EXERCISE PROMPT: Leave the images out, and copy each of the records below exactly.

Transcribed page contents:
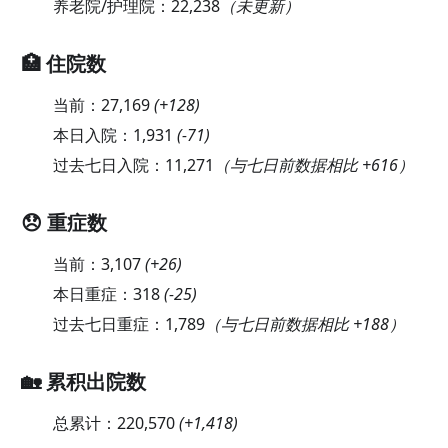
养老院/护理院：
22,238
（未更新）
🏥 住院数
当前：
27,169
(
+128
)
本日入院：
1,931
(
-71
)
过去七日入院：
11,271
（与七日前数据相比 +616）
😞 重症数
当前：
3,107
(
+26
)
本日重症：
318
(
-25
)
过去七日重症：
1,789
（与七日前数据相比 +188）
🏡 累积出院数
总累计：
220,570
(
+1,418
)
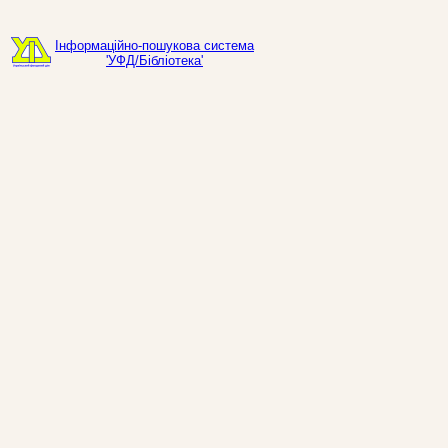
Інформаційно-пошукова система
'УФД/Бібліотека'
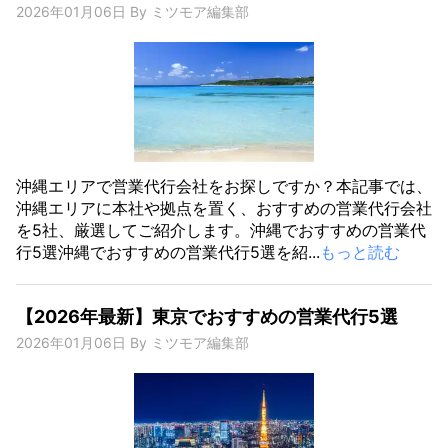
2026年01月06日
By
ミツモア編集部
沖縄エリアで営業代行会社をお探しですか？本記事では、
沖縄エリアに本社や拠点を置く、おすすめの営業代行会社
を5社、厳選してご紹介します。沖縄でおすすめの営業代
行5選沖縄でおすすめの営業代行5選を紹...
もっと読む
【2026年最新】東京でおすすめの営業代行5選
2026年01月06日
By
ミツモア編集部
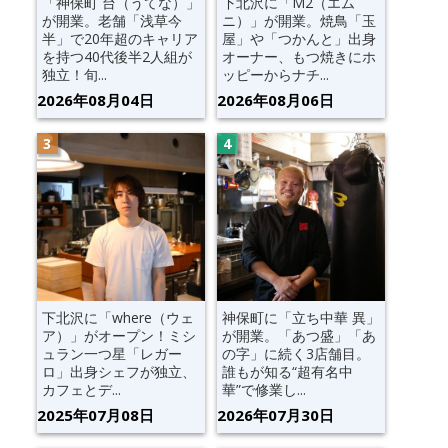
「神保町 台（うてな）」
下北沢に「M2（エム
が開業。老舗「浅草今
ニ）」が開業。焼鳥「玉
半」で20年超のキャリア
屋」や「つかんと」出身
を持つ40代後半2人組が
オーナー、もつ焼きにホ
独立！旬...
ッピーからナチ...
2026年08月04日
2026年08月06日
下北沢に「where（ウェ
神保町に「立ち中華 異」
ア）」がオープン！ミシ
が開業。「あつ盛」「あ
ュラン一つ星「レガー
の字」に続く3店舗目。
ロ」出身シェフが独立、
誰もが知る“超有名中
カフェとデ...
華”で修業し...
2025年07月08日
2026年07月30日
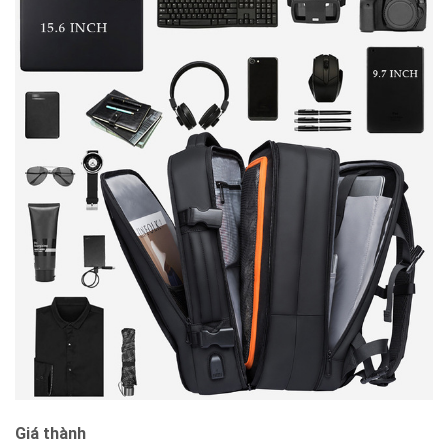
Giá thành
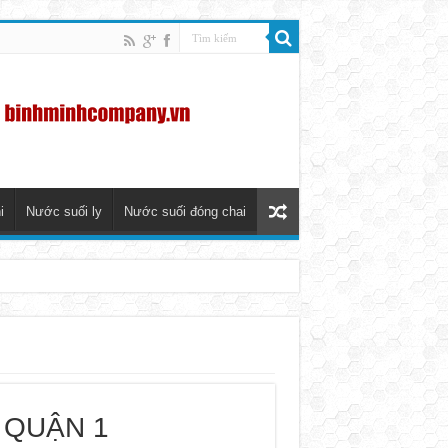
i
Nước suối ly
Nước suối đóng chai
 QUẬN 1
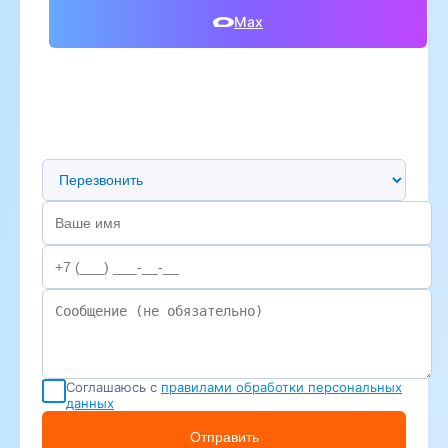
Max
Предпочтительный способ связи
Соглашаюсь с
правилами обработки персональных
данных
Отправить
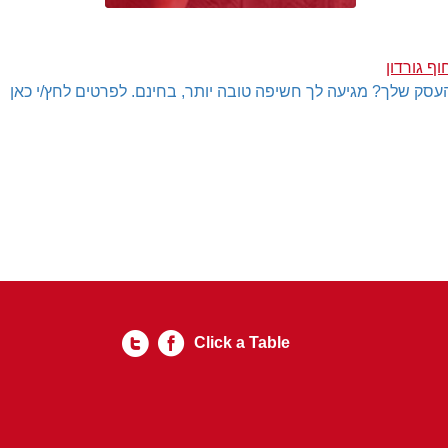
עסק שלך? מגיעה לך חשיפה טובה יותר, בחינם. לפרטים לחץ/י כאן
Click a Table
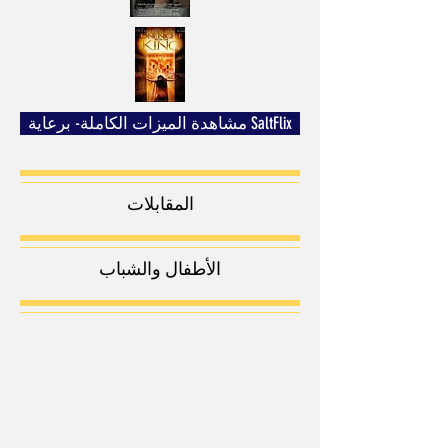
مشاهدة الميزات الكاملة- برعاية SaltFlix
المقابلات
الأطفال والشباب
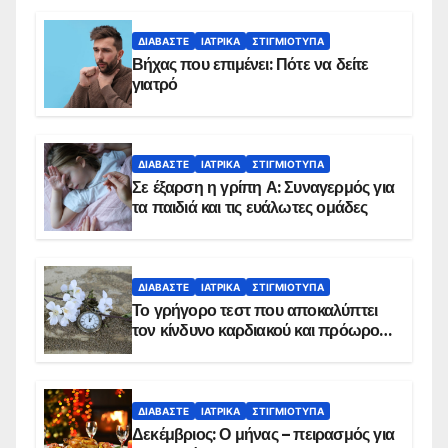
ΔΙΑΒΆΣΤΕ
ΙΑΤΡΙΚΆ
ΣΤΙΓΜΙΌΤΥΠΑ
Βήχας που επιμένει: Πότε να δείτε
γιατρό
ΔΙΑΒΆΣΤΕ
ΙΑΤΡΙΚΆ
ΣΤΙΓΜΙΌΤΥΠΑ
Σε έξαρση η γρίπη Α: Συναγερμός για
τα παιδιά και τις ευάλωτες ομάδες
ΔΙΑΒΆΣΤΕ
ΙΑΤΡΙΚΆ
ΣΤΙΓΜΙΌΤΥΠΑ
Το γρήγορο τεστ που αποκαλύπτει
τον κίνδυνο καρδιακού και πρόωρου
θανάτου
ΔΙΑΒΆΣΤΕ
ΙΑΤΡΙΚΆ
ΣΤΙΓΜΙΌΤΥΠΑ
Δεκέμβριος: Ο μήνας – πειρασμός για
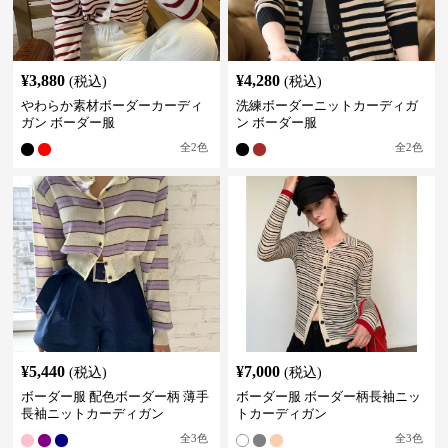
¥
3,880
¥
4,280
(税込)
(税込)
やわらか素材ボーダーカーディ
洗練ボーダーニットカーディガ
ガン ボーダー服
ン ボーダー服
全
2
色
全
2
色
¥
5,440
¥
7,000
(税込)
(税込)
ボーダー服 配色ボーダー柄 薄手
ボーダー服 ボーダー柄長袖ニッ
長袖ニットカーディガン
トカーディガン
全
3
色
全
3
色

REPLY TO THE EXERCISE:
养老院/护理院：
22,238
（未更新）
🏥 住院数
当前：
27,169
(
+128
)
本日入院：
1,931
(
-71
)
过去七日入院：
11,271
（与七日前数据相比 +616）
😞 重症数
当前：
3,107
(
+26
)
本日重症：
318
(
-25
)
过去七日重症：
1,789
（与七日前数据相比 +188）
🏡 累积出院数
总累计：
220,570
(
+1,418
)
Інформаційно-пошукова система
'УФД/Бібліотека'
2026年01月06日
By
ミツモア編集部
沖縄エリアで営業代行会社をお探しですか？本記事では、
沖縄エリアに本社や拠点を置く、おすすめの営業代行会社
を5社、厳選してご紹介します。沖縄でおすすめの営業代
行5選沖縄でおすすめの営業代行5選を紹...
もっと読む
【2026年最新】東京でおすすめの営業代行5選
2026年01月06日
By
ミツモア編集部
「神保町 台（うてな）」
下北沢に「M2（エム
が開業。老舗「浅草今
ニ）」が開業。焼鳥「玉
半」で20年超のキャリア
屋」や「つかんと」出身
を持つ40代後半2人組が
オーナー、もつ焼きにホ
独立！旬...
ッピーからナチ...
2026年08月04日
2026年08月06日
下北沢に「where（ウェ
神保町に「立ち中華 異」
ア）」がオープン！ミシ
が開業。「あつ盛」「あ
ュラン一つ星「レガー
の字」に続く3店舗目。
ロ」出身シェフが独立、
誰もが知る“超有名中
カフェとデ...
華”で修業し...
2025年07月08日
2026年07月30日
Giá thành
i
Nước suối ly
Nước suối đóng chai
 QUẬN 1
Max
Предпочтительный способ связи
Соглашаюсь с
правилами обработки персональных
данных
Отправить
עסק שלך? מגיעה לך חשיפה טובה יותר, בחינם. לפרטים לחץ/י כאן
Click a Table
مشاهدة الميزات الكاملة- برعاية SaltFlix
المقابلات
الأطفال والشباب
ΔΙΑΒΆΣΤΕ
ΙΑΤΡΙΚΆ
ΣΤΙΓΜΙΌΤΥΠΑ
Βήχας που επιμένει: Πότε να δείτε
γιατρό
ΔΙΑΒΆΣΤΕ
ΙΑΤΡΙΚΆ
ΣΤΙΓΜΙΌΤΥΠΑ
Σε έξαρση η γρίπη Α: Συναγερμός για
τα παιδιά και τις ευάλωτες ομάδες
ΔΙΑΒΆΣΤΕ
ΙΑΤΡΙΚΆ
ΣΤΙΓΜΙΌΤΥΠΑ
Το γρήγορο τεστ που αποκαλύπτει
τον κίνδυνο καρδιακού και πρόωρου
θανάτου
ΔΙΑΒΆΣΤΕ
ΙΑΤΡΙΚΆ
ΣΤΙΓΜΙΌΤΥΠΑ
Δεκέμβριος: Ο μήνας – πειρασμός για
¥
3,880
¥
4,280
(税込)
(税込)
やわらか素材ボーダーカーディ
洗練ボーダーニットカーディガ
ガン ボーダー服
ン ボーダー服
全
2
色
全
2
色
¥
5,440
¥
7,000
(税込)
(税込)
ボーダー服 配色ボーダー柄 薄手
ボーダー服 ボーダー柄長袖ニッ
長袖ニットカーディガン
トカーディガン
全
3
色
全
3
色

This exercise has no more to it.